Team Canada was not up until almost 3:00 pm, but John, Justine, and I got there at 7:30 to watch the start of the warm-ups, and we watched all the countries throughout the day until the last country (France, as host country had this distinction) was saluted by the crowd at the end of their scheduled time.

It was interesting to note that there were a lot more good running contacts this year than two years ago (30% vs 5%).  I wish the catalogue would have mentioned the dogs' age, because it would have been interesting to note how many of the stop or early release contacts were among the older dogs - vs the younger dogs being trained with straight running from the get go.   I don't know that this is true, but it seemed to be the case in some of the countries.

There also seemed to be a lot more handlers sending their dogs to the back-side of jumps in the warmup. In almost every sequence that the countries were using to practice, in their few minutes on the floor, there was at least one back-side element.

There are, as usual loads of Border Collies and Shelties.  There are also a number of Malinois and Poodles (Toy / Miniature) and Pyrean Shepherds, Mudis, Parson Russells, and a few Kelpies, along with a smattering of more unusual breeds playing for their respective  countries.

Canada had a good warm up, with the dogs looking great on the floor, except for a bit of slipping here and there.  Here is a link to a video of the team Canada warmup...


Tomorrow is the big day, as we start with Large Individual Jumping and then move to Small Individual Jumping, Medium Individual Jumping, and finally Small Team Agility.

Team Canada Off Site Practice

Today started with the Team Canada practice at a local club's outdoor agility field (about an hour away).  The folks from the club where the practice was held were super friendly, and even had cookies and coffee on hand for the team.

There were some worrisome moments when a couple of the dogs had tumbles into or off of equipment, and three of the handlers also hit the ground trying to run on the slightly slick grass, but luckily no one seemed much the worse for wear.

After the practice the canadian team posed for a few pics.

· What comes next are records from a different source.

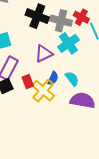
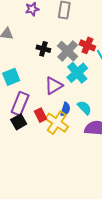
black cross: (37, 16) -> (43, 49), size x0.6
gray cross: (61, 21) -> (68, 51), turned 35

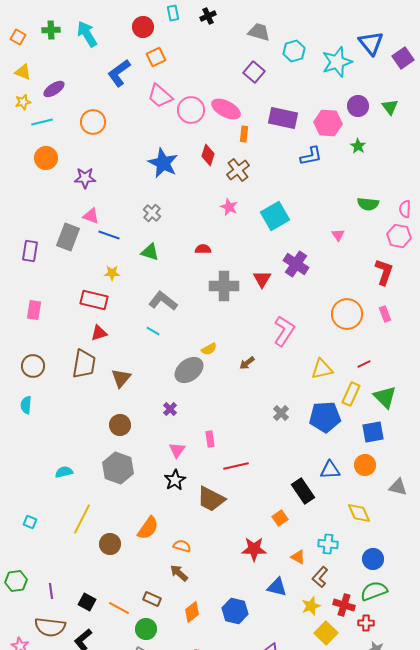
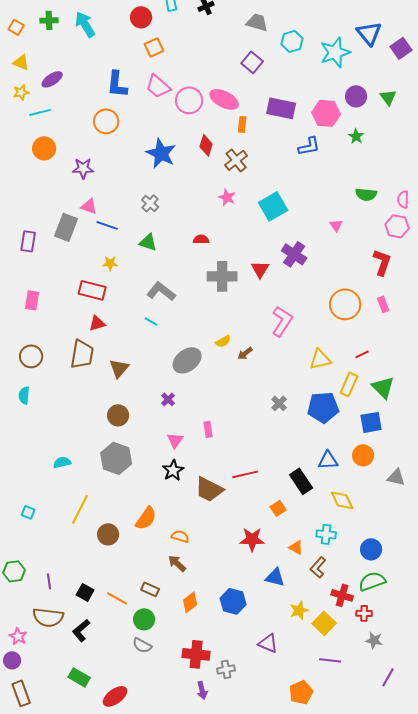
blue L-shape: (119, 73) -> (117, 84), moved, turned -48
orange circle: (93, 122) -> (106, 121), moved
yellow semicircle: (209, 349) -> (223, 341), moved
red line: (236, 466) -> (245, 474), moved
yellow diamond: (359, 513) -> (342, 500), moved
yellow star: (311, 606) -> (299, 610), moved

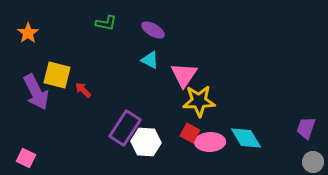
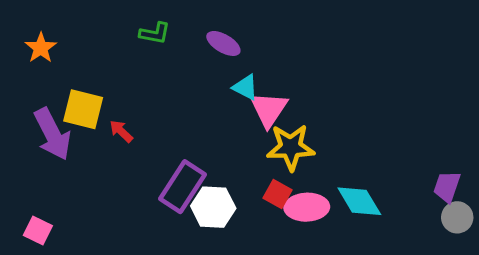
cyan triangle: (150, 60) -> (245, 87), moved
gray circle: (313, 162) -> (457, 217), moved

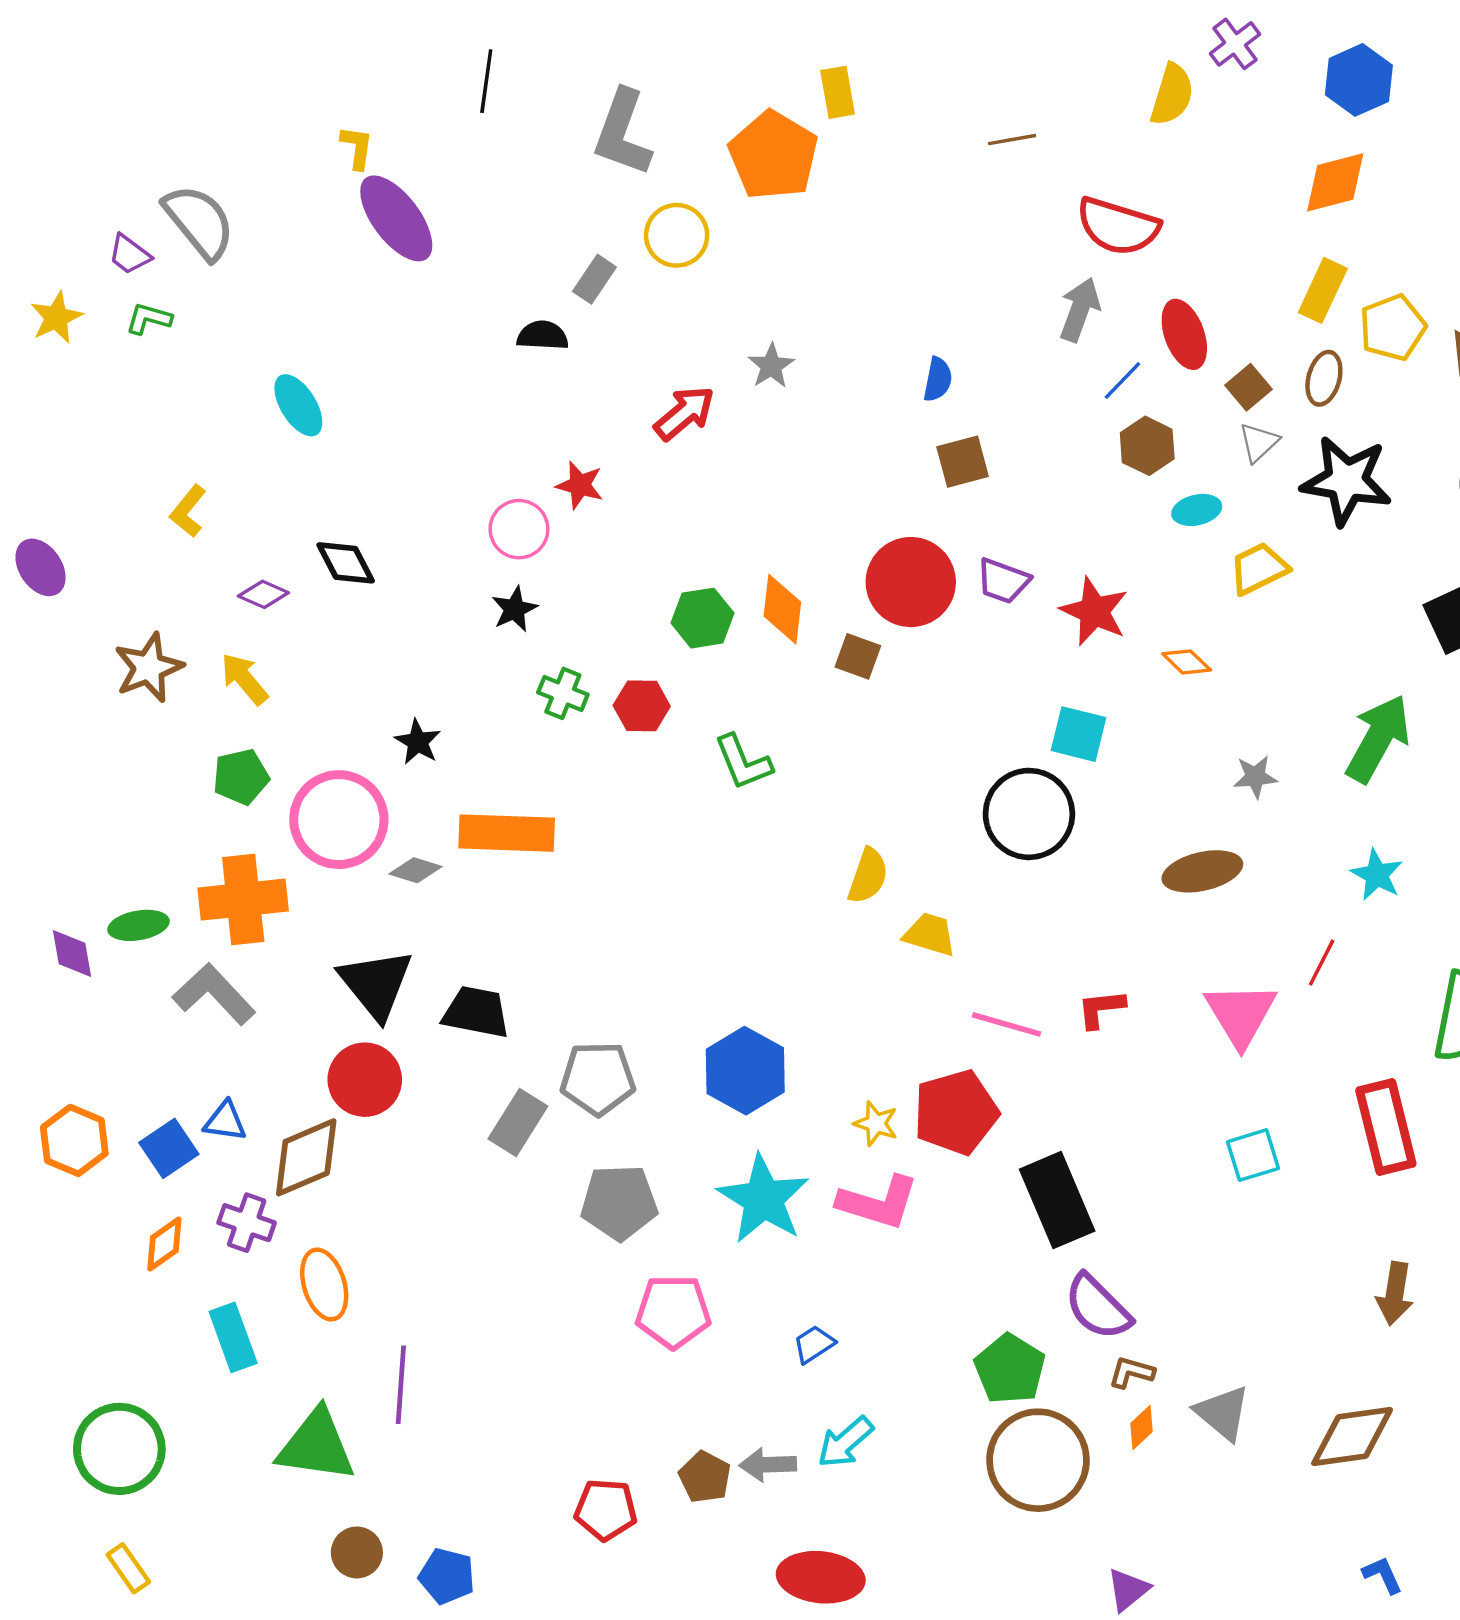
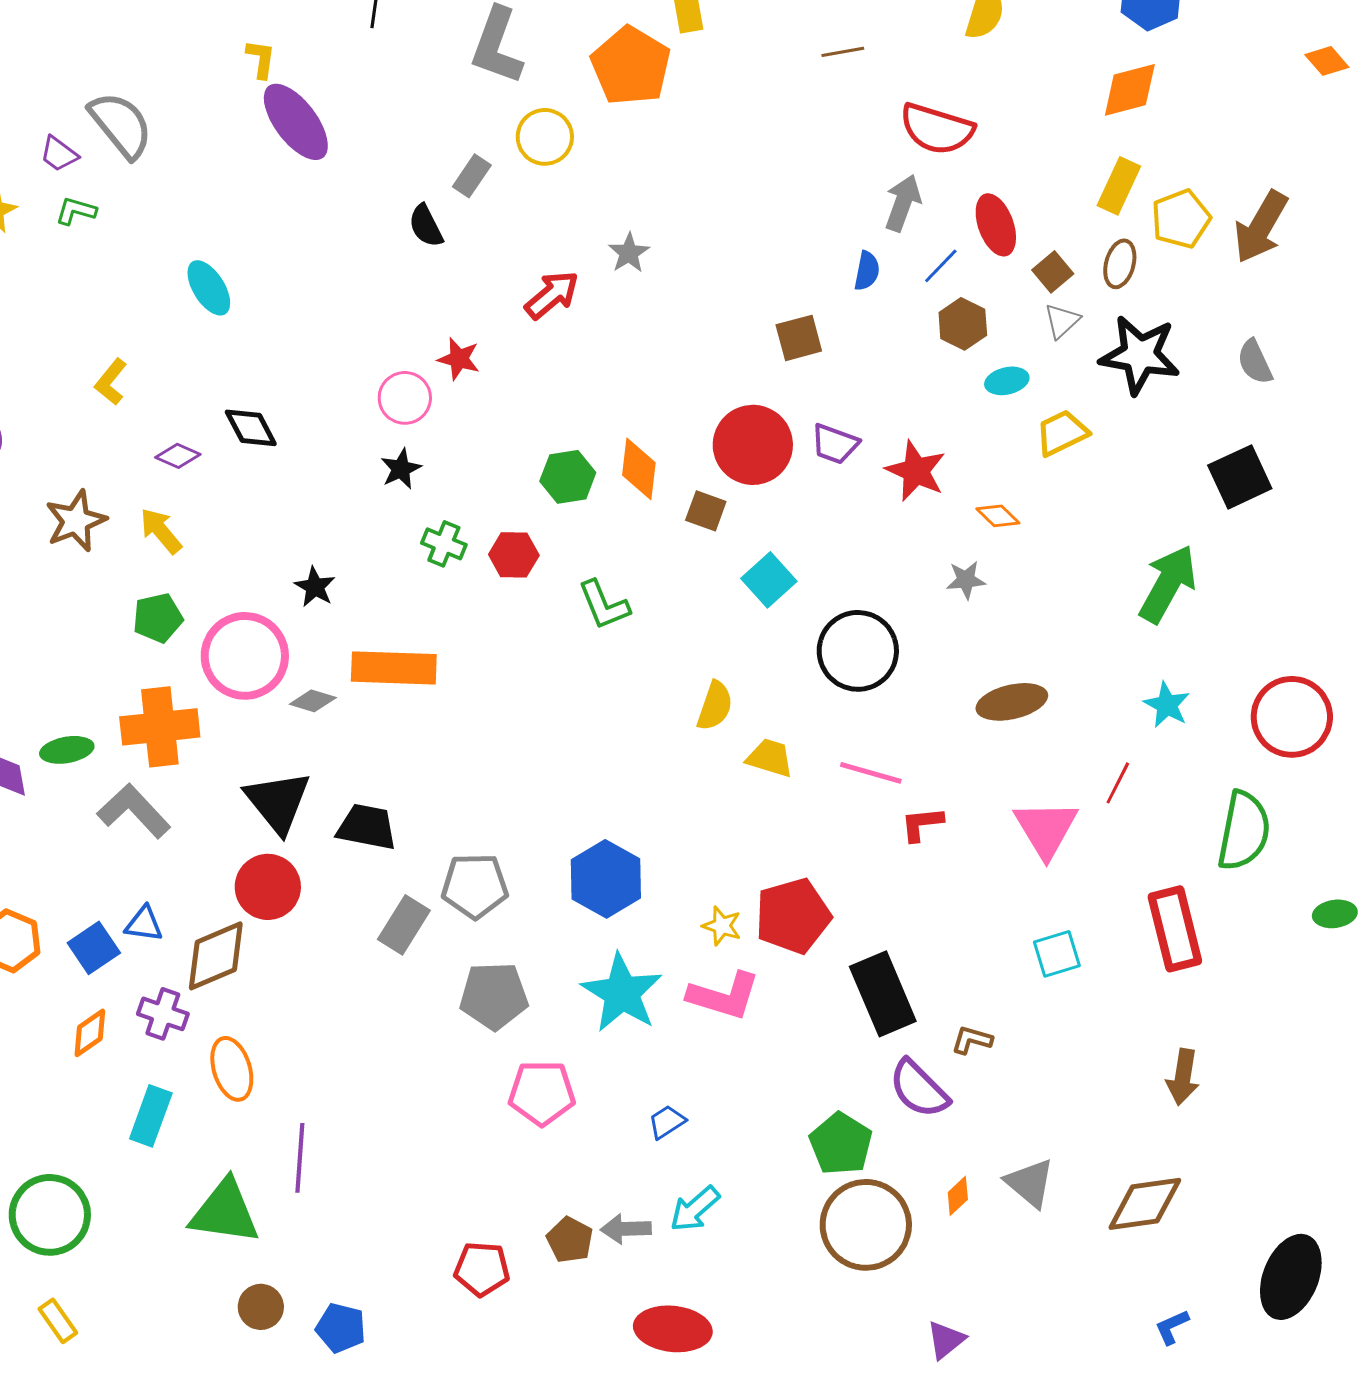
black semicircle: (543, 335) -> (426, 226), turned -120
blue semicircle: (938, 379) -> (867, 271), moved
cyan square: (1079, 734) -> (769, 580), moved, turned 34
gray star: (1255, 777) -> (966, 580), moved
pink line: (1006, 1024) -> (871, 773), moved
cyan rectangle: (233, 1337) -> (151, 1116), turned 40
brown L-shape: (1131, 1372) -> (972, 1040), moved
blue L-shape: (1382, 1575) -> (1172, 1327), turned -90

Once the practice was over John, Justine, Teri and I headed over Arras and had lunch in a small outdoor cafe.  We then looked around for something touristy to do, and someone suggested climbing up to the top of the town's bellfry.  Seemed promising, so headed into the city hall, where the bellfry was located.  But when we into the area where the stairs were supposed to be we realized that a tour group was just going down the stairs, not up.  So we followed along and spent the next 40 minutes in a tour group, exploring the limestone tunnels and caverns undermeath the town of Arras.  (19 km of tunnels, where they quareyed limestone for statues, and where 45,000 armed soldiers resided before upcoming battles in the first world war.)

Then we went in the opposite direction and climbed to the very top of the town hall which looked out on the square and all of Arras and surrounding French countryside.











Tomorrow is the first day of the FCI World Championships.  No competition, but all the teams have their team warm up on the footing and the equipment. Justine, John and I will be headed out early from our hotel to catch the early teams practicing (it starts at 8:00 am, and the U.S. team had the first time slot).

While the competition itself is great fun to watch, the team practices can offer even more of an insight into what the other countries are doing in terms of training, and so can be invaluable in keeping up to date on where things are, and where they are going, in the sport of agility.